[Brief]
What you return must be the lines of the data that hold the word "Ορμούζ".

[Extracted page text data]
>>

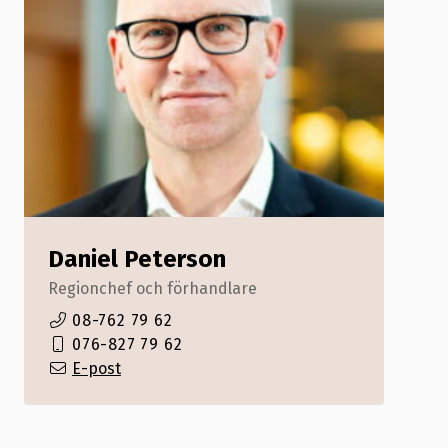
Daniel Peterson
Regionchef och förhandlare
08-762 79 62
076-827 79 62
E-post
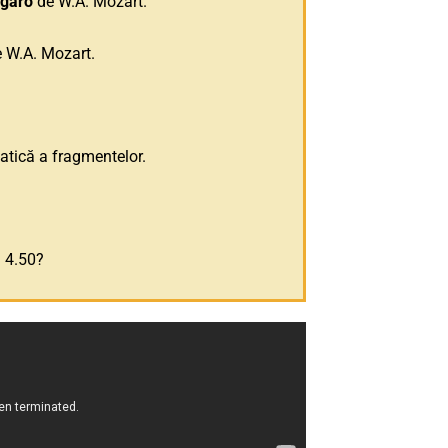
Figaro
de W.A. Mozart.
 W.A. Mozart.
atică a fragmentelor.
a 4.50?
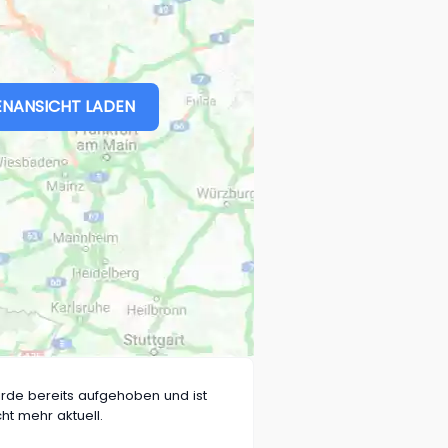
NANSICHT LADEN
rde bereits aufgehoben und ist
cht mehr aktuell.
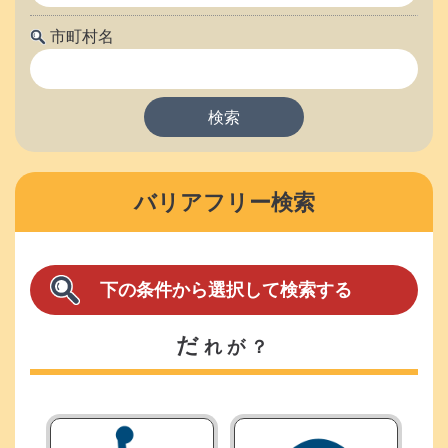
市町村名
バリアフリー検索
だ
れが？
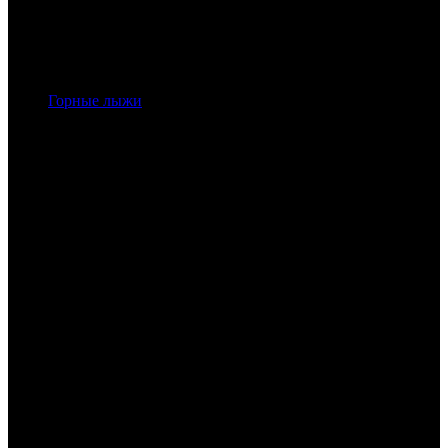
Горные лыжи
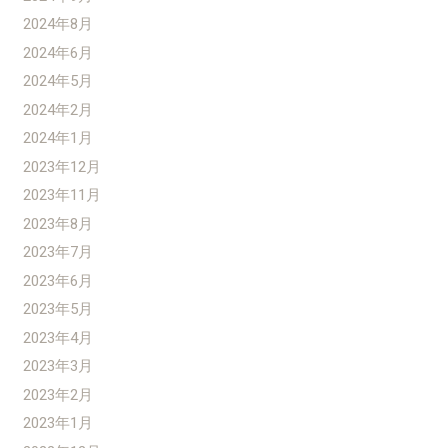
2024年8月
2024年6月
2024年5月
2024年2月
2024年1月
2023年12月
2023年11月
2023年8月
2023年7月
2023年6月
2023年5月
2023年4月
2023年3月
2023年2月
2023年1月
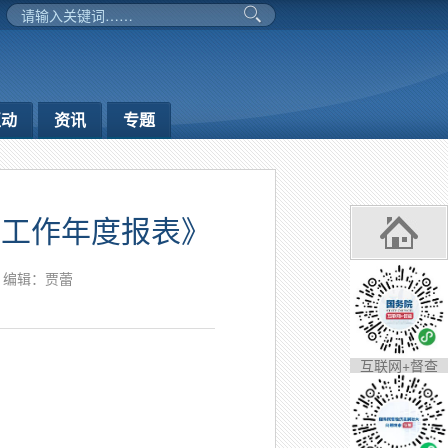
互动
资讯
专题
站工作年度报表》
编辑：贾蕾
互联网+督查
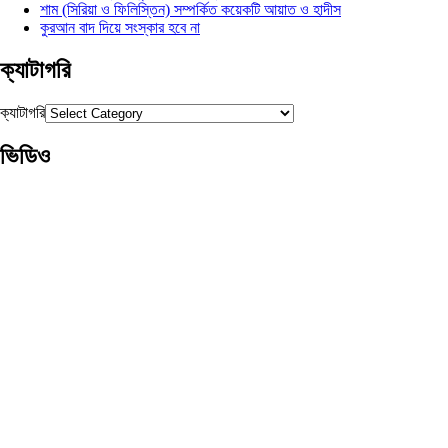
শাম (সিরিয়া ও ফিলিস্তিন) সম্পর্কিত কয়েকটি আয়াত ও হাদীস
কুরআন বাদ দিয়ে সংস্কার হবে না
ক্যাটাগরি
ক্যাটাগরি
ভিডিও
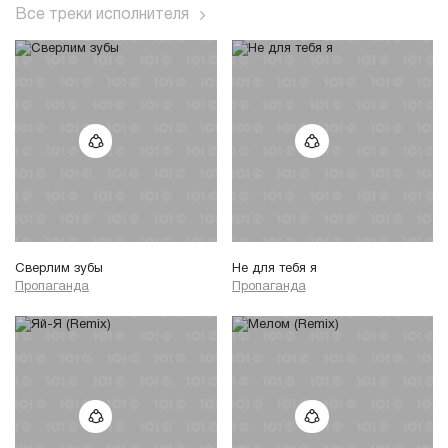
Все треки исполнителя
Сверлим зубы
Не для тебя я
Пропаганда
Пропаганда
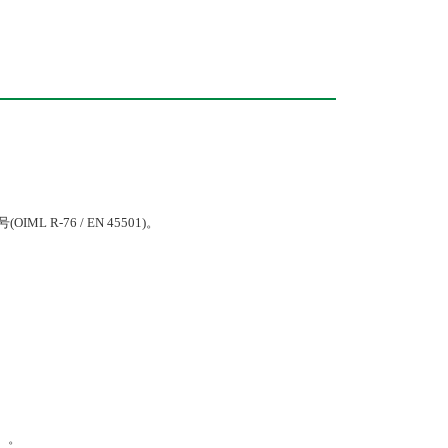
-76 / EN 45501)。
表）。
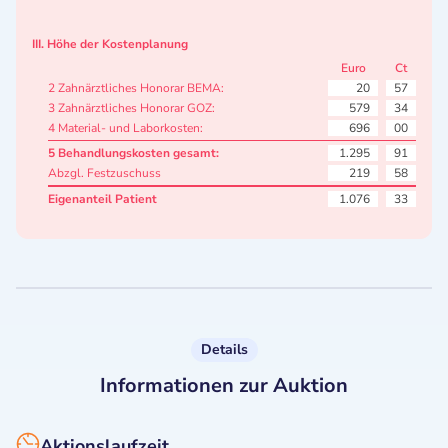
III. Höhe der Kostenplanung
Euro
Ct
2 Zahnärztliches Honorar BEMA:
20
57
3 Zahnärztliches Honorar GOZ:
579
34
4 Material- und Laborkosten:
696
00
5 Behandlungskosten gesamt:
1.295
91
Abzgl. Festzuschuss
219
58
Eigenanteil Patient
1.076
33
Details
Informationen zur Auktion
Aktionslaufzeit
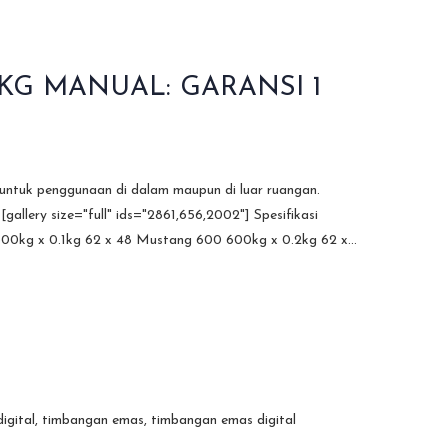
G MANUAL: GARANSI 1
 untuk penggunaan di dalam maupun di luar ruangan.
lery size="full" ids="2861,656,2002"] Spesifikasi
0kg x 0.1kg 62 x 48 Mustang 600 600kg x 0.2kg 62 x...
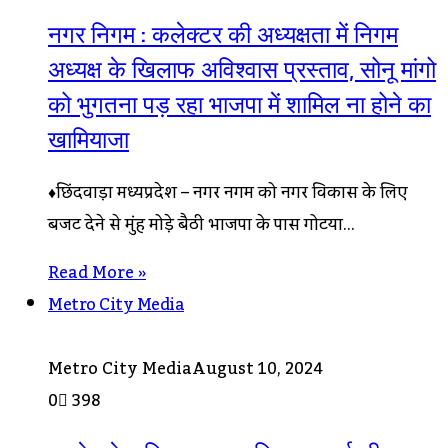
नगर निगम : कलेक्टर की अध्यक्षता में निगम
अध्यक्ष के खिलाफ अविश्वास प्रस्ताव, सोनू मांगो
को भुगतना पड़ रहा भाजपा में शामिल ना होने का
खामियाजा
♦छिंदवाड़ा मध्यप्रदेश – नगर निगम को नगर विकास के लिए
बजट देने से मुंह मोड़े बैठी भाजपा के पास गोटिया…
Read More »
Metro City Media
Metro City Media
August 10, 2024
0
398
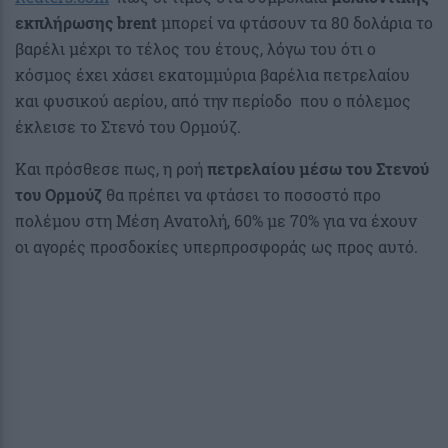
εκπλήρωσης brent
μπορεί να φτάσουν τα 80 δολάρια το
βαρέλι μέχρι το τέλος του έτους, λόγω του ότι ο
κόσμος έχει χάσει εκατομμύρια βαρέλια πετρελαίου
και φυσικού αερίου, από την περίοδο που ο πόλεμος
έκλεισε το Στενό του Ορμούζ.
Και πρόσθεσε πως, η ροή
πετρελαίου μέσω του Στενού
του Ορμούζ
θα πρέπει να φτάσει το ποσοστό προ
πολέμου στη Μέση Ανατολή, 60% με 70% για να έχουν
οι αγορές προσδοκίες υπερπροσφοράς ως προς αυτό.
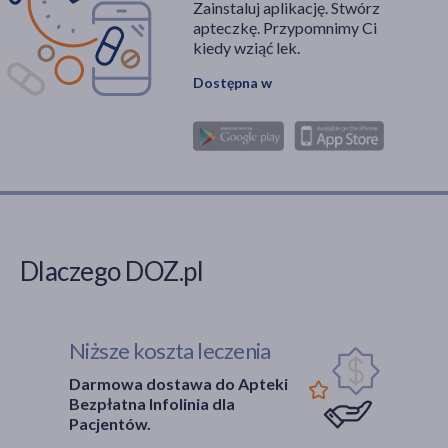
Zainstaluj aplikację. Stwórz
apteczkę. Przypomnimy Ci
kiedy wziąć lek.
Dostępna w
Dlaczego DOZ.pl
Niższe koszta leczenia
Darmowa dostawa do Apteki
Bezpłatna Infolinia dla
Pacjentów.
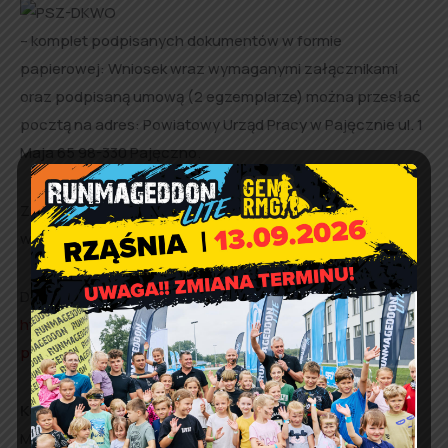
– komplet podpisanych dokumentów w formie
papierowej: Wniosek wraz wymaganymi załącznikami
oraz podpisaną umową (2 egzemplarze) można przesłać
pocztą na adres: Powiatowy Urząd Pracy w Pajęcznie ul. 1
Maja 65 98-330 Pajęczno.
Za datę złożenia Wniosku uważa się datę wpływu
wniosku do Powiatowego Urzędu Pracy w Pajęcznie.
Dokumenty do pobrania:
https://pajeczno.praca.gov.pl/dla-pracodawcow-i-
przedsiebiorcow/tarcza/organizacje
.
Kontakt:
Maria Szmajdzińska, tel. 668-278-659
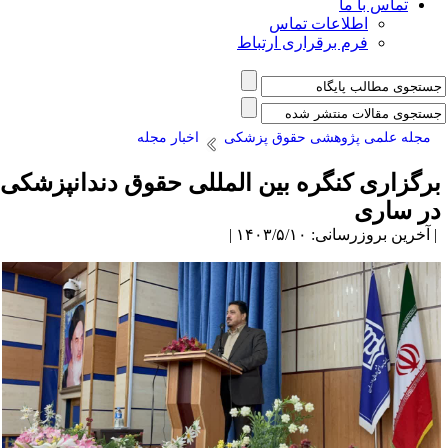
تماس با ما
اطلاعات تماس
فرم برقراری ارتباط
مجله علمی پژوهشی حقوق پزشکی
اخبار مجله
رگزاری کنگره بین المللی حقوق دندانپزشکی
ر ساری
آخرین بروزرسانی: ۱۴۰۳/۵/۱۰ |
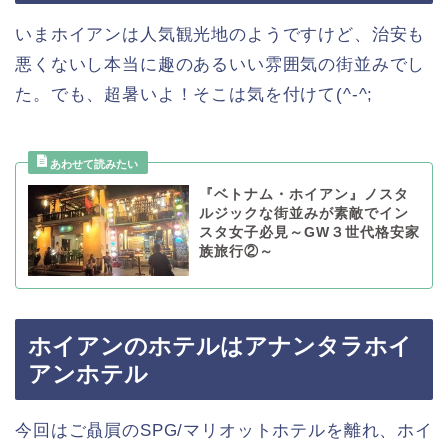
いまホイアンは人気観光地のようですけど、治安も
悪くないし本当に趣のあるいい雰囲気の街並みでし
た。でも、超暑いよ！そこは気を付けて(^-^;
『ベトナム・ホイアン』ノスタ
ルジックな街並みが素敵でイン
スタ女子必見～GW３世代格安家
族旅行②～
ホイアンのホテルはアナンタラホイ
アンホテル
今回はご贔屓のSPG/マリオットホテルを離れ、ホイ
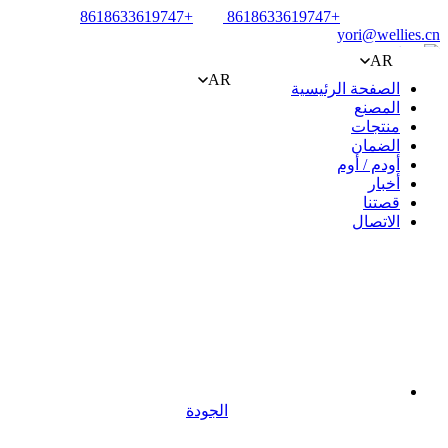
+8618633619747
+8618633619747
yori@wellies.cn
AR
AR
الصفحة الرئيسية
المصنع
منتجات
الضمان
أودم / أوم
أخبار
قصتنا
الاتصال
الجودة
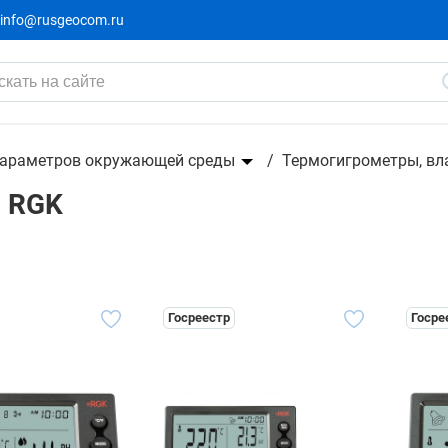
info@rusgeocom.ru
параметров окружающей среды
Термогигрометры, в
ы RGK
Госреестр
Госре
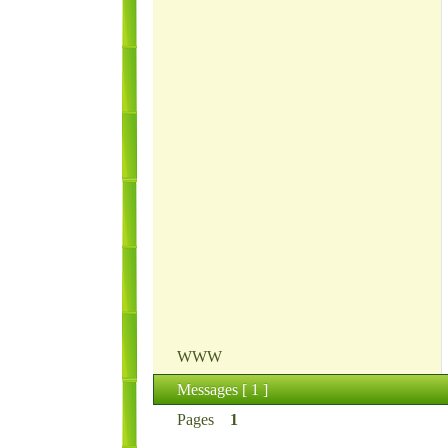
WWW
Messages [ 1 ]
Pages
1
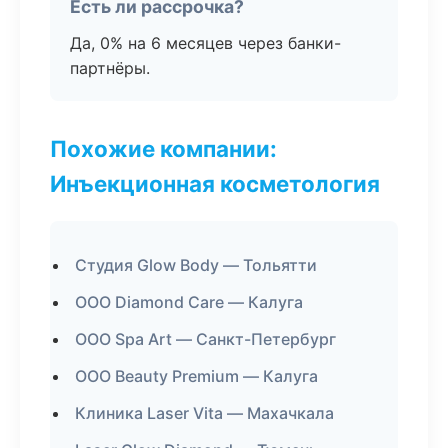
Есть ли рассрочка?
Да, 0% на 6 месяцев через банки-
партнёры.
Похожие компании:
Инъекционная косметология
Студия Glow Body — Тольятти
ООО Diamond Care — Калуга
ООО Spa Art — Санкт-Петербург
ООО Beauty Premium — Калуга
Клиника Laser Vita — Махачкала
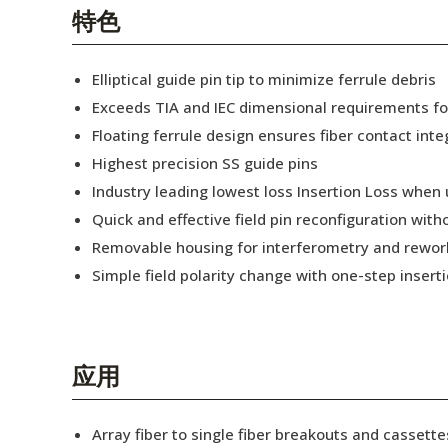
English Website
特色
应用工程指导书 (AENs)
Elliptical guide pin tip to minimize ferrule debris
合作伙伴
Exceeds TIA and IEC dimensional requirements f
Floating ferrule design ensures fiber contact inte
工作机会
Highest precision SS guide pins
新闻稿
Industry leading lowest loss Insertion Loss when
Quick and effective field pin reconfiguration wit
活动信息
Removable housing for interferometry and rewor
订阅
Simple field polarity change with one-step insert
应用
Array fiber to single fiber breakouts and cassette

<<

[Result below]
έκλεισε το Στενό του Ορμούζ.
του Ορμούζ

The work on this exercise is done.